JetBrains-Research / pubtrends

Scientific literature explorer. Runs a Pubmed or Semantic Scholar search and allows user to explore high-level structure of result papers
Apache License 2.0
35 stars 2 forks source link

Division by zero #293

Open olegs opened 2 years ago

olegs commented 2 years ago

To reproduce use predefined "brain computer interface" search from Pubmed.

[2021-10-14 08:34:35,747: INFO/ForkPoolWorker-1] Generating evolution topics descriptions
[2021-10-14 08:34:35,833: WARNING/ForkPoolWorker-1] /home/user/pysrc/papers/analysis/topics.py:116: RuntimeWarning: invalid value encountered in true_divide
  tokens_freqs_per_comp = tokens_freqs_per_comp / tokens_freqs_norm
[2021-10-14 08:34:35,833: WARNING/ForkPoolWorker-1] /home/user/pysrc/papers/analysis/topics.py:123: RuntimeWarning: divide by zero encountered in log
  adjusted_distance = distance.T * np.log(tokens_freqs_total)
olegs commented 2 years ago

@ctrltz is it possible to use np.log1p to avoid this problem?

ctrltz commented 2 years ago

Sure, but if tokens_freqs_total equals 0, I think it means that the whole corpus_counts contains only zeros, and one might also separate this case implicitly like:

if not corpus_counts.sum():
    return *empty descriptions here*

Did not keep evolution in mind when worked on the topics description, thanks for pointing it.

olegs commented 2 years ago

Also tokens_freqs_norm may be zero. What is correct fix for this?

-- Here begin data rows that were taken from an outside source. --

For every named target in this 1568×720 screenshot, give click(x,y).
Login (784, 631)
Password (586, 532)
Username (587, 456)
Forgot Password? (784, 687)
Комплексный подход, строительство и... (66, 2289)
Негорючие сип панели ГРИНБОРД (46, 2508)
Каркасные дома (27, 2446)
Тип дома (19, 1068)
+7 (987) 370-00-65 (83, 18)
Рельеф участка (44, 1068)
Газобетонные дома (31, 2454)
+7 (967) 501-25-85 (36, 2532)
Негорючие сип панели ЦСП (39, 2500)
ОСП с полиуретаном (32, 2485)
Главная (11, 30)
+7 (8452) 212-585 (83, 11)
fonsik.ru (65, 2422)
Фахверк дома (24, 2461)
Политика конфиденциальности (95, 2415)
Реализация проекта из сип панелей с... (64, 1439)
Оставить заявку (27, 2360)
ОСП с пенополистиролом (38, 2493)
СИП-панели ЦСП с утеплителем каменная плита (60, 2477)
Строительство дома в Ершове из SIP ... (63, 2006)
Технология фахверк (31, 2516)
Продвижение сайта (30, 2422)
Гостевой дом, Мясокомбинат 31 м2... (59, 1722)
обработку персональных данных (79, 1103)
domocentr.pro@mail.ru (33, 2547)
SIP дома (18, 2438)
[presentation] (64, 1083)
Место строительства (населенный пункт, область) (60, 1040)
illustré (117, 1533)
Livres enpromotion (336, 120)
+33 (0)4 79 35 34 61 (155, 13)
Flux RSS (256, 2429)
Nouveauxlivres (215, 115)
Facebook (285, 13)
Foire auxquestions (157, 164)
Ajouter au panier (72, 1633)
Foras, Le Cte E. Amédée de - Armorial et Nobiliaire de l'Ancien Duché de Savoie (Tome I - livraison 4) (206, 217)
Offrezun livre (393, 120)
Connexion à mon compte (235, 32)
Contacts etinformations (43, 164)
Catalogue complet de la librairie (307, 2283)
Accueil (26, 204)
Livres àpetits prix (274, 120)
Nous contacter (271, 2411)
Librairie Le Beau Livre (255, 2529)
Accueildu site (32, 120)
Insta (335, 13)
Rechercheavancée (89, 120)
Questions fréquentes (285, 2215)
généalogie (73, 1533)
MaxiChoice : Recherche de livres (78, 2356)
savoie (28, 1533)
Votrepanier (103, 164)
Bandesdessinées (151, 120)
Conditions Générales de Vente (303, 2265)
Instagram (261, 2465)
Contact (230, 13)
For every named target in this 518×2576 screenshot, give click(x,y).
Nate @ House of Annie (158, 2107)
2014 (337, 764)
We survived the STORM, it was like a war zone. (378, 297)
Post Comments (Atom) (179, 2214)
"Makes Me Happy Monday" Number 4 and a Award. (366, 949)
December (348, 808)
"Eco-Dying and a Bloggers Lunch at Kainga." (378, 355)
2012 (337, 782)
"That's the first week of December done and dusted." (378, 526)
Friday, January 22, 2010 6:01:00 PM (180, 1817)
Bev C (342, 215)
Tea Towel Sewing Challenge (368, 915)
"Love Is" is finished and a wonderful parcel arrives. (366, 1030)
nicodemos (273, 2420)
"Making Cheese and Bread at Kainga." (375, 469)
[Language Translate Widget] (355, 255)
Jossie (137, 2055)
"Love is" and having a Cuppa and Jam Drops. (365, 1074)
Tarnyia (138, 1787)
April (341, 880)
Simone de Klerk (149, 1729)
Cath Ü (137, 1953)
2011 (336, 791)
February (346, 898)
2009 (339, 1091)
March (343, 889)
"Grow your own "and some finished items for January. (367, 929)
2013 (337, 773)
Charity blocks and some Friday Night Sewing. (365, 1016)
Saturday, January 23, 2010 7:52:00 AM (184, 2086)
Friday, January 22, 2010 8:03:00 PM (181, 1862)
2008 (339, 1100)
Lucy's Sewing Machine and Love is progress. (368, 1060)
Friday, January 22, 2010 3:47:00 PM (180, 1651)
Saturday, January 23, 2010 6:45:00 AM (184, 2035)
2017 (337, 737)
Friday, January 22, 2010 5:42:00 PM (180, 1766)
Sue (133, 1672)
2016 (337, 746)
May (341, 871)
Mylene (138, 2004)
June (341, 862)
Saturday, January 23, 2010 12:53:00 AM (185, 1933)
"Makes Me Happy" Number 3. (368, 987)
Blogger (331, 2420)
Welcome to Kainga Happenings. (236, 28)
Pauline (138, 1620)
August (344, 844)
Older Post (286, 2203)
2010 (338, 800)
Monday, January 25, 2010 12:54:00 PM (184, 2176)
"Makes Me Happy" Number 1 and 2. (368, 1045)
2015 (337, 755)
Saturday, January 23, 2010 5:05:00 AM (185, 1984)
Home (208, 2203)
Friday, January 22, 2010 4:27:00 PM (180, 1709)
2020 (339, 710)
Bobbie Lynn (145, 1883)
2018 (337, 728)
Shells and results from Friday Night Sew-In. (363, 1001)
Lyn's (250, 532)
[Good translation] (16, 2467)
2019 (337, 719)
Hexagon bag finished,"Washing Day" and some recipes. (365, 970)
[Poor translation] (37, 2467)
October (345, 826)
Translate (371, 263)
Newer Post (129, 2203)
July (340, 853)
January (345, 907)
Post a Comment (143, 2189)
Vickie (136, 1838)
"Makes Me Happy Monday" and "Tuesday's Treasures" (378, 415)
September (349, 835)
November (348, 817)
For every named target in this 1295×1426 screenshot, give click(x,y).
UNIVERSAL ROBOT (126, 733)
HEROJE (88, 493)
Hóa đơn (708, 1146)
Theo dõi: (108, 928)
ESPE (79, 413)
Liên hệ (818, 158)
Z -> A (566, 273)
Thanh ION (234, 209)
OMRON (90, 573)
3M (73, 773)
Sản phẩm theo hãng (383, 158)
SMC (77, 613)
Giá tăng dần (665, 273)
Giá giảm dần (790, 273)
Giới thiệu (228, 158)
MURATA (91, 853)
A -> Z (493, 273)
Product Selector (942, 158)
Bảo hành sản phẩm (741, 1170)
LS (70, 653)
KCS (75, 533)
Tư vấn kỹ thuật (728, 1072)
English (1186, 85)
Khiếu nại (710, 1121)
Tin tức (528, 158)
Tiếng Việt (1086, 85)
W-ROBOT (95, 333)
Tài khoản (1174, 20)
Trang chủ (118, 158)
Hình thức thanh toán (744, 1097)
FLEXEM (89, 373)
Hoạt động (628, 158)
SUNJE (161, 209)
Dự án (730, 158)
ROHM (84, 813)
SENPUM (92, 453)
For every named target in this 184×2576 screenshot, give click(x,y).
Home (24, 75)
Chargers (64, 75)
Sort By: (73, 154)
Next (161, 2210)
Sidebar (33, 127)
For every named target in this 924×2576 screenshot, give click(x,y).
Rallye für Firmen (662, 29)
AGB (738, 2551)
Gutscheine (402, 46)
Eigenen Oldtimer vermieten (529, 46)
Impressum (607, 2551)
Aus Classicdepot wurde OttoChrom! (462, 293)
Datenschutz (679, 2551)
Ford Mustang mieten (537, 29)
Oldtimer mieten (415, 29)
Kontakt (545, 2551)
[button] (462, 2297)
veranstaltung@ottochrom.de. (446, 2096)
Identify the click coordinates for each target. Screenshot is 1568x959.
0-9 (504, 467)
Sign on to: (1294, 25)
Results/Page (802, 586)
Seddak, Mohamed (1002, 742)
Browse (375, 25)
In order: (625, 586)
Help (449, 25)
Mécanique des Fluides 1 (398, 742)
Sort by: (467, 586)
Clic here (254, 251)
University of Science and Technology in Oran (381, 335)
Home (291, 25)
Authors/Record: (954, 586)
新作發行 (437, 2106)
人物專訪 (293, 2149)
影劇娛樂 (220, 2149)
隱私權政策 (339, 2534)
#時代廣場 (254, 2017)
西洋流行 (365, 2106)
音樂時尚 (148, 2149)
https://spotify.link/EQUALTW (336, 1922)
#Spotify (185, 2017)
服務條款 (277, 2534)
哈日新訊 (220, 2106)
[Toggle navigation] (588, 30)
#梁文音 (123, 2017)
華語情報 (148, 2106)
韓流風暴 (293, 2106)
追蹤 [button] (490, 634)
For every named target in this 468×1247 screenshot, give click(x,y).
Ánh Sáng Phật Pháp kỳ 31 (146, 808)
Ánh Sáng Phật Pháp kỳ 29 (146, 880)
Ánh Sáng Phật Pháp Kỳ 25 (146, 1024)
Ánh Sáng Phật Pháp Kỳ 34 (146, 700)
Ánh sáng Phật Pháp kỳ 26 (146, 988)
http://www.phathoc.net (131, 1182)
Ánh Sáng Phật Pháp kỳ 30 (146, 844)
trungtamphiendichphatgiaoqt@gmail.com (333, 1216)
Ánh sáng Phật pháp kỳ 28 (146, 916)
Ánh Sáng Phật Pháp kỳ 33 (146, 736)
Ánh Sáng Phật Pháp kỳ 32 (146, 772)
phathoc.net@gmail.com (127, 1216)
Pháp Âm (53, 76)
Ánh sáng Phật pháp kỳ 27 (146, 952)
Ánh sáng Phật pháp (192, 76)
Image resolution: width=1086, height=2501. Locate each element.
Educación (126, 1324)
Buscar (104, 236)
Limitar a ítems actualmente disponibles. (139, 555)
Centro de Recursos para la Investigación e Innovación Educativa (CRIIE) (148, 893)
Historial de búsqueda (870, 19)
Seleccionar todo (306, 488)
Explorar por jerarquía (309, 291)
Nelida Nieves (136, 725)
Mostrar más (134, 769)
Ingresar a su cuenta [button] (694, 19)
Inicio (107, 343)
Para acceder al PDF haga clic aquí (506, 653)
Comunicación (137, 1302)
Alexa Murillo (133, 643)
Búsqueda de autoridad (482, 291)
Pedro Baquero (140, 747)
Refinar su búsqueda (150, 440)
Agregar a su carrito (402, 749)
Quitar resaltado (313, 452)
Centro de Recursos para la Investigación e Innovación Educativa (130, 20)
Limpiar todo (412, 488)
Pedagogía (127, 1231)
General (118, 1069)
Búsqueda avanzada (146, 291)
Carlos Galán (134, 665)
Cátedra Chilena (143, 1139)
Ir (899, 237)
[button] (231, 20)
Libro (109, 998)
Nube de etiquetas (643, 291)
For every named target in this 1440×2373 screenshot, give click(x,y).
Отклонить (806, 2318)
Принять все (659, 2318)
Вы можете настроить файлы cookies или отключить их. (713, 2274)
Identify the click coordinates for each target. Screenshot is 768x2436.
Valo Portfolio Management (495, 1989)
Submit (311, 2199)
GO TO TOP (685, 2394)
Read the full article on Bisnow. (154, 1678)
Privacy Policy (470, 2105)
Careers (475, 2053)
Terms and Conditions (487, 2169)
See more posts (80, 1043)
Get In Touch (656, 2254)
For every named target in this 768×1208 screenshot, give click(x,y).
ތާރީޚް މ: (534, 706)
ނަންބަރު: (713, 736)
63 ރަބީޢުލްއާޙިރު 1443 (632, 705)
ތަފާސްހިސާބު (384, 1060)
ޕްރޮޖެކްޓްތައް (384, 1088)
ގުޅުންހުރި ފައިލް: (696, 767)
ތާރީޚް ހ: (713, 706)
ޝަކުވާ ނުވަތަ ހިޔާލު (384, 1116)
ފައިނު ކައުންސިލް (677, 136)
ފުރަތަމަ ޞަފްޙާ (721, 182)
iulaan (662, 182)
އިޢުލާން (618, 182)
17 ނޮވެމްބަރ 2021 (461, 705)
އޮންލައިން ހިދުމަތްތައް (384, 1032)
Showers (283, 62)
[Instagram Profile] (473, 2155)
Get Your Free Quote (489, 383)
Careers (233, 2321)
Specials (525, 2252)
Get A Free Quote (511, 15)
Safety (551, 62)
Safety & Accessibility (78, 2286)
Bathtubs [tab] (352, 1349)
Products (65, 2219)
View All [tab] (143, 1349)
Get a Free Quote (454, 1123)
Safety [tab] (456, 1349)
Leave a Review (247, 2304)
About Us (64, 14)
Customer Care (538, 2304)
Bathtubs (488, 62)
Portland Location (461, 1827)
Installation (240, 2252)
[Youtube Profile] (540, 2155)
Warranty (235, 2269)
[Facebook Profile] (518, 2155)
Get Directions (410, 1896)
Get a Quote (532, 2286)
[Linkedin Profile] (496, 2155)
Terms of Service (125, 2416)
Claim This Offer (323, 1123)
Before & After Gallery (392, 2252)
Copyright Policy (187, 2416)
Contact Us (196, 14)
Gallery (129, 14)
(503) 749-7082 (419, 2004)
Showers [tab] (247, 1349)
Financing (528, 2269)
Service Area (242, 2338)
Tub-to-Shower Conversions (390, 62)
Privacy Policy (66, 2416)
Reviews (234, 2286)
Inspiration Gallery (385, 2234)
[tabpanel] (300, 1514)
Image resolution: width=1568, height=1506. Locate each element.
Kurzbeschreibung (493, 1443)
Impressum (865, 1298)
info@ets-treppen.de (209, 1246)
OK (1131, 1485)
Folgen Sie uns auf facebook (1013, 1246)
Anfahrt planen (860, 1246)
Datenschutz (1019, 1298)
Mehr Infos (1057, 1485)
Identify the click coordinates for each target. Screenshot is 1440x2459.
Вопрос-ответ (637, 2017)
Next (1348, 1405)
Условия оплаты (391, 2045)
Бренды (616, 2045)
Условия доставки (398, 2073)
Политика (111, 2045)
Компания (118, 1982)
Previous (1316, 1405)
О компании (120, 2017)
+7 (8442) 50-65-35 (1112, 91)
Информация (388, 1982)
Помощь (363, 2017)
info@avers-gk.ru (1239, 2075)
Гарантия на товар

ctrltz commented 2 years ago

As far as I understand, it means that some of the components have no corpus terms to be analyzed, so it would be correct to return an empty description for the respective components.

It might be simpler to plug in np.log1p at the moment to ensure stability, and I can think a bit more in the coming days.

NB: I have also fixed the previous comment in case you have used it already.